Выбрать главу

То, что Владимир Соловьев так верно назвал русским ницшеанством до Ницше, дано было Руси самим Богом к преодолению с первых же дней ее существования. Это, ко­нечно, постичь не легко. Надо быть Достоевским и Аннен- ским, чтобы изведать все запутанные лабиринты русской души, все ее темные закоулки и тупики и снова выйти на Божий свет, принося с собою добытое мучительным опы­том подлинное знание России. Достоевский и Анненский обнаружили гибельное начало, связующее у нас воедино низы с верхами, все сословия и жизненные подразделения —разбойничью ладью с Лермонтовым. Такое гибельное на­чало есть не что иное, как наше многовековое упорное стремление подменить в душе Богочеловека призрачным соблазном нереального сверхчеловека, духовное сознание безграничным своеволием, способным поработить нас без­возвратно и сбросить в пропасть революционного самопо­едания. От такого ужаса лишь бы бежать и везде найдешь спасение — даже в безумии Ивана Карамазова, даже в на­мыленной петле Ставрогина. Духовное преображение До­стоевского, причастного в молодости к бесовщине, поистине стократ чудеснее и человеческому уму непостижимее, чем покаяние Раскольникова, бунт которого, несмотря на «так себе теорийку», еще не порвал с простодушием разбой­ничьей ладьи. Не верить в возможность покаяния Расколь­никова значит не верить в возможность отказа России на веки вечные от этой злосчастной ладьи и тем более не ве­рить в победу и торжество нашего отечества над дьяволь­ским подпольем.

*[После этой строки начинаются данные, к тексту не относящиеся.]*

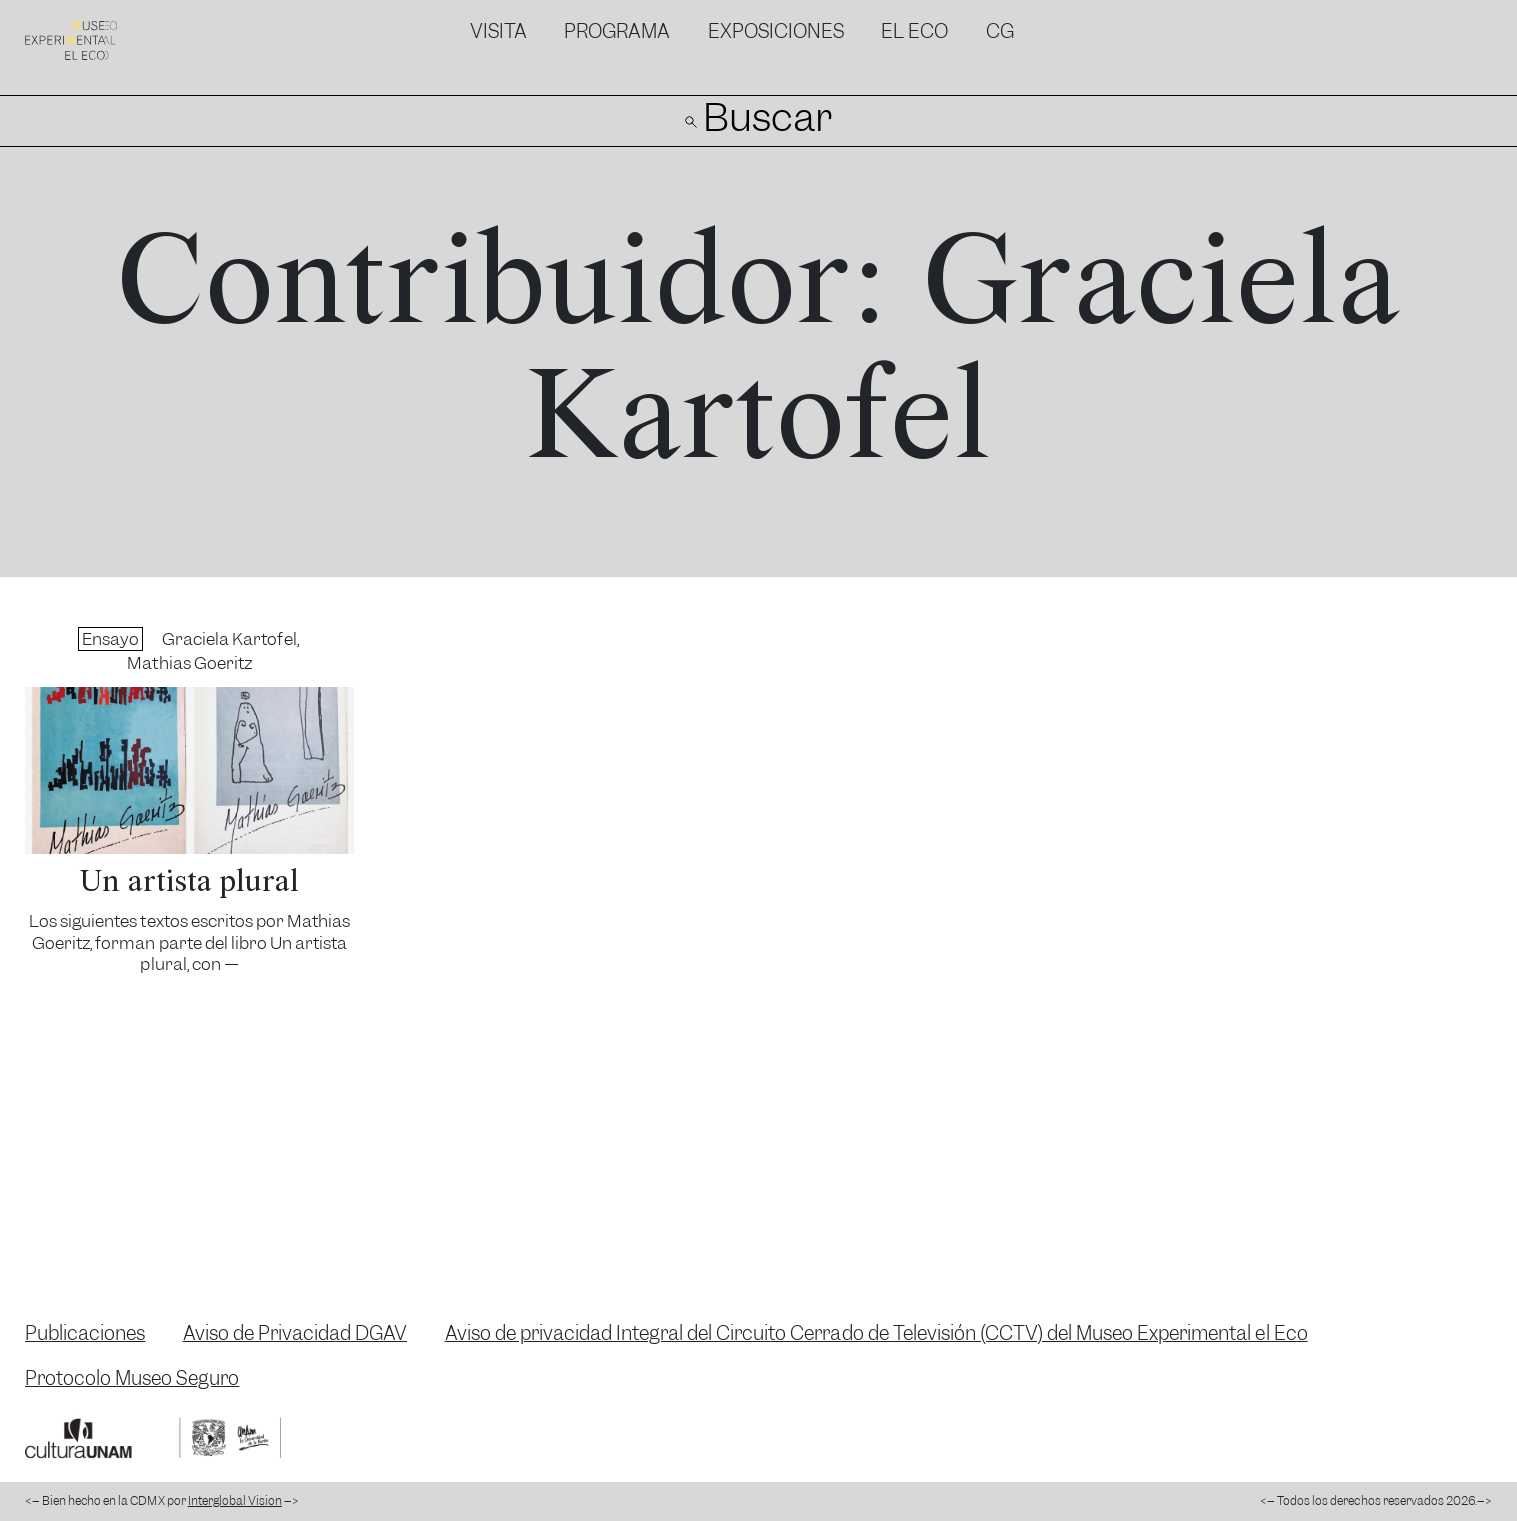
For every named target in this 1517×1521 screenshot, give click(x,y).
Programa (617, 31)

Конечно, теорийка хоть и очень юного, но в доста­точной мере злого Роди, отдаляет его от не лишенной перво­бытности ладьи и грозно приближает к «народолюбцу» Нечаеву и «народовольцу» Желябову, однако не настолько, чтобы по их примеру рухнуло в нем бесследно все духовное. Подвиг Сони Мармеладовой — ангельский свет в ночи, спа­сает Раскольникова от окончательной гибели.

*

Идя к Свидригайлову, Раскольников думал о том, что так таинственно и с практической точки зрения совершенно непонятно тянет его к этому загадочному существу; «Этот человек, — говорил сам себе Раскольников, — очевидно чрез­вычайно развратен, непременно хитер и обманчив, может быть очень зол. Про него ходят какие-то россказни. Правда, он хлопотал за детей Катерины Ивановны; но кто знает для чего, и что это значит? У этого человека вечно какие-то намерения и проекты». Известно, какие скверные, часто ни на чем реальном не основанные слухи распространяют друг о друге люди. Приписывать другому злое и порочное очень легко, но на себе одном сосредоточенный Раскольников не знал и не чувствовал, что Свидригайлов безмерно несчастнее его, окруженного вниманием и заботами матери, сестры, Сони и Разумихина. Пусть любовь близких казалась в тя­гость идейному убийце. Всё же она наглядно существовала и, хотело того или нет ожесточившееся сердце преступ­ника, вела его к исцелению от одержимости. А Свидригай­лова безвозвратно поглотило явное и тайное одиночество, он как бы попал в каменный, наглухо замурованный, мешок.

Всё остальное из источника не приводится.